→ **PROBLEM TO SOLVE**
The data below holds a line containing "commerce company will" and a line containing "businesses and expand"; please quote exactly those two lines and every line between them, and nothing else.

→ **DATA**

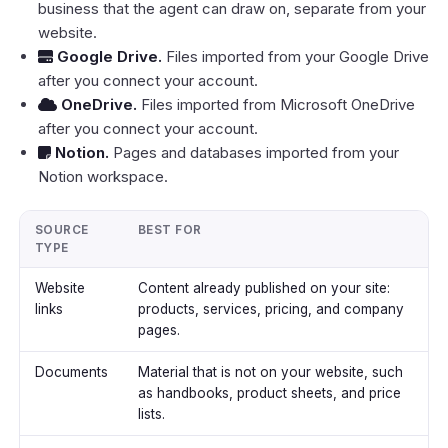
business that the agent can draw on, separate from your
website.
Google Drive
.
Files imported from your Google Drive
after you connect your account.
OneDrive
.
Files imported from Microsoft OneDrive
after you connect your account.
Notion
.
Pages and databases imported from your
Notion workspace.
SOURCE
BEST FOR
TYPE
Website
Content already published on your site:
links
products, services, pricing, and company
pages.
Documents
Material that is not on your website, such
as handbooks, product sheets, and price
lists.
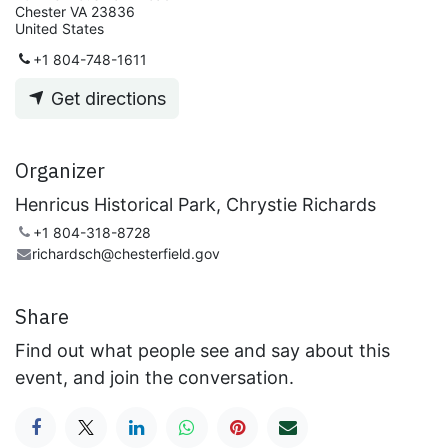
Chester VA 23836
United States
+1 804-748-1611
Get directions
Organizer
Henricus Historical Park, Chrystie Richards
+1 804-318-8728
richardsch@chesterfield.gov
Share
Find out what people see and say about this
event, and join the conversation.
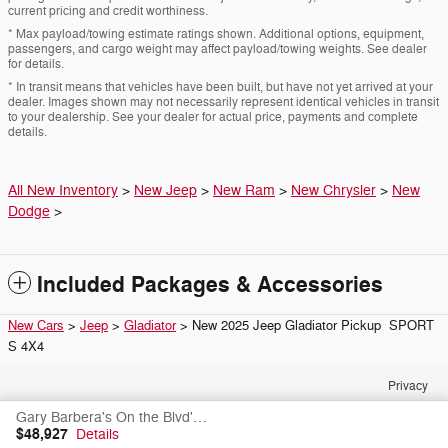
current pricing and credit worthiness.
* Max payload/towing estimate ratings shown. Additional options, equipment,
passengers, and cargo weight may affect payload/towing weights. See dealer
for details.
* In transit means that vehicles have been built, but have not yet arrived at your
dealer. Images shown may not necessarily represent identical vehicles in transit
to your dealership. See your dealer for actual price, payments and complete
details.
All New Inventory
>
New Jeep
>
New Ram
>
New Chrysler
>
New
Dodge
>
Included Packages & Accessories
New Cars
>
Jeep
>
Gladiator
> New 2025 Jeep Gladiator Pickup SPORT
S 4X4
Privacy
Gary Barbera's On the Blvd's Price
$48,927
Details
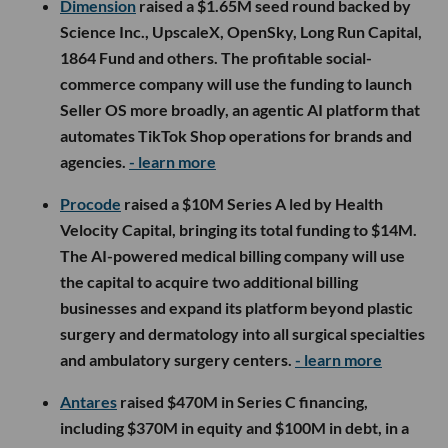
Dimension
raised a $1.65M seed round backed by
Science Inc., UpscaleX, OpenSky, Long Run Capital,
1864 Fund and others. The profitable social-
commerce company will use the funding to launch
Seller OS more broadly, an agentic AI platform that
automates TikTok Shop operations for brands and
agencies.
- learn more
Procode
raised a $10M Series A led by Health
Velocity Capital, bringing its total funding to $14M.
The AI-powered medical billing company will use
the capital to acquire two additional billing
businesses and expand its platform beyond plastic
surgery and dermatology into all surgical specialties
and ambulatory surgery centers.
- learn more
Antares
raised $470M in Series C financing,
including $370M in equity and $100M in debt, in a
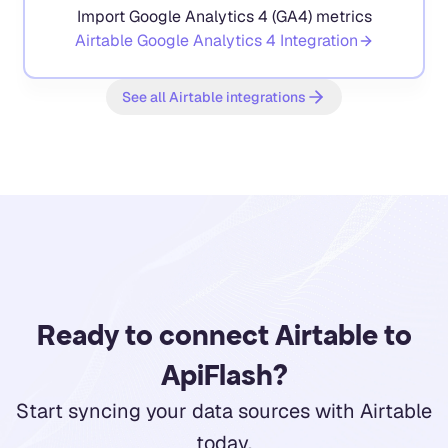
Import Google Analytics 4 (GA4) metrics
Airtable
Google Analytics 4
Integration
See all Airtable integrations
Ready to connect Airtable to
ApiFlash?
Start syncing your data sources with Airtable
today.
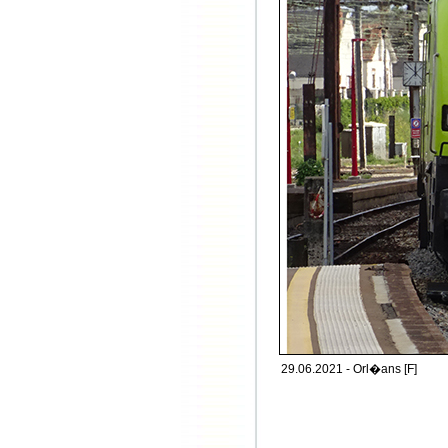
29.06.2021 - Orl�ans [F]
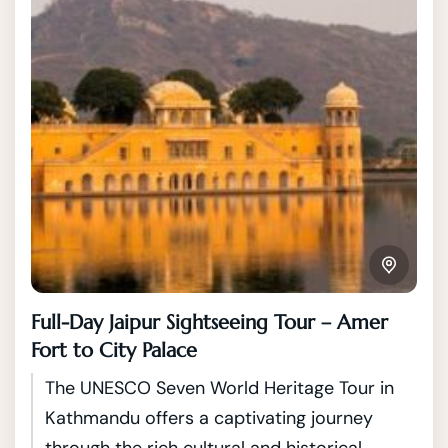
Full-Day Jaipur Sightseeing Tour – Amer
Fort to City Palace
The UNESCO Seven World Heritage Tour in
Kathmandu offers a captivating journey
through the rich cultural and historical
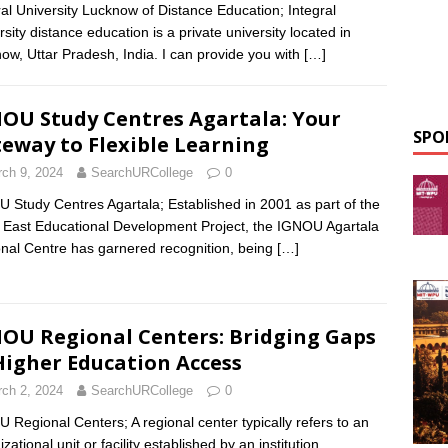
ral University Lucknow of Distance Education; Integral
rsity distance education is a private university located in
ow, Uttar Pradesh, India. I can provide you with
[…]
OU Study Centres Agartala: Your
SPO
eway to Flexible Learning
ch 9, 2024
SearchURCollege
0
 Study Centres Agartala; Established in 2001 as part of the
 East Educational Development Project, the IGNOU Agartala
nal Centre has garnered recognition, being
[…]
OU Regional Centers: Bridging Gaps
Higher Education Access
ch 2, 2024
SearchURCollege
0
 Regional Centers; A regional center typically refers to an
zational unit or facility established by an institution,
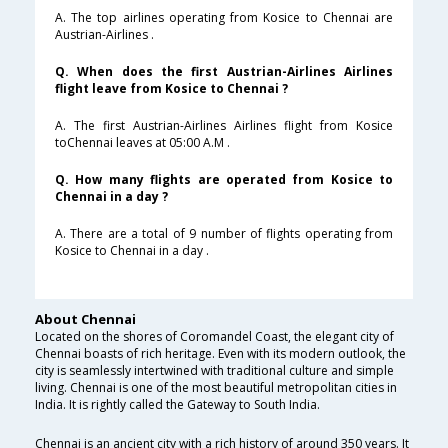
A. The top airlines operating from Kosice to Chennai are
Austrian-Airlines .
Q. When does the first Austrian-Airlines Airlines
flight leave from Kosice to Chennai ?
A. The first Austrian-Airlines Airlines flight from Kosice
toChennai leaves at 05:00 A.M .
Q. How many flights are operated from Kosice to
Chennai in a day ?
A. There are a total of 9 number of flights operating from
Kosice to Chennai in a day .
About Chennai
Located on the shores of Coromandel Coast, the elegant city of
Chennai boasts of rich heritage. Even with its modern outlook, the
city is seamlessly intertwined with traditional culture and simple
living. Chennai is one of the most beautiful metropolitan cities in
India. It is rightly called the Gateway to South India.
Chennai is an ancient city with a rich history of around 350 years. It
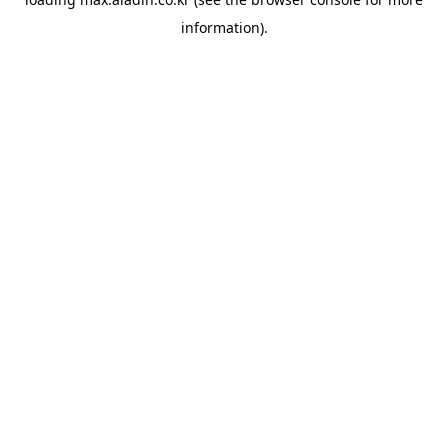
information).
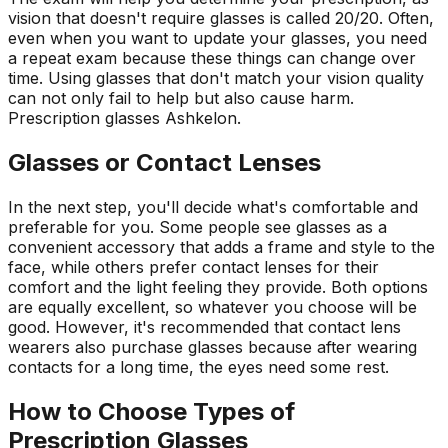
vision that doesn't require glasses is called 20/20. Often,
even when you want to update your glasses, you need
a repeat exam because these things can change over
time. Using glasses that don't match your vision quality
can not only fail to help but also cause harm.
Prescription
glasses
Ashkelon
.
Glasses or Contact Lenses
In the next step, you'll decide what's comfortable and
preferable for you. Some people see glasses as a
convenient accessory that adds a frame and style to the
face, while others prefer contact lenses for their
comfort and the light feeling they provide. Both options
are equally excellent, so whatever you choose will be
good. However, it's recommended that contact lens
wearers also purchase glasses because after wearing
contacts for a long time, the eyes need some rest.
How to Choose Types of
Prescription Glasses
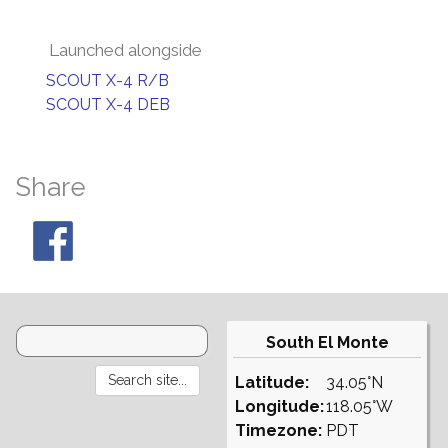
Launched alongside
SCOUT X-4 R/B
SCOUT X-4 DEB
Share
South El Monte
Latitude:
34.05°N
Longitude:
118.05°W
Timezone:
PDT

→ **RESULT OF THIS EXERCISE**
commerce company will use the funding to launch
Seller OS more broadly, an agentic AI platform that
automates TikTok Shop operations for brands and
agencies.
- learn more
Procode
raised a $10M Series A led by Health
Velocity Capital, bringing its total funding to $14M.
The AI-powered medical billing company will use
the capital to acquire two additional billing
businesses and expand its platform beyond plastic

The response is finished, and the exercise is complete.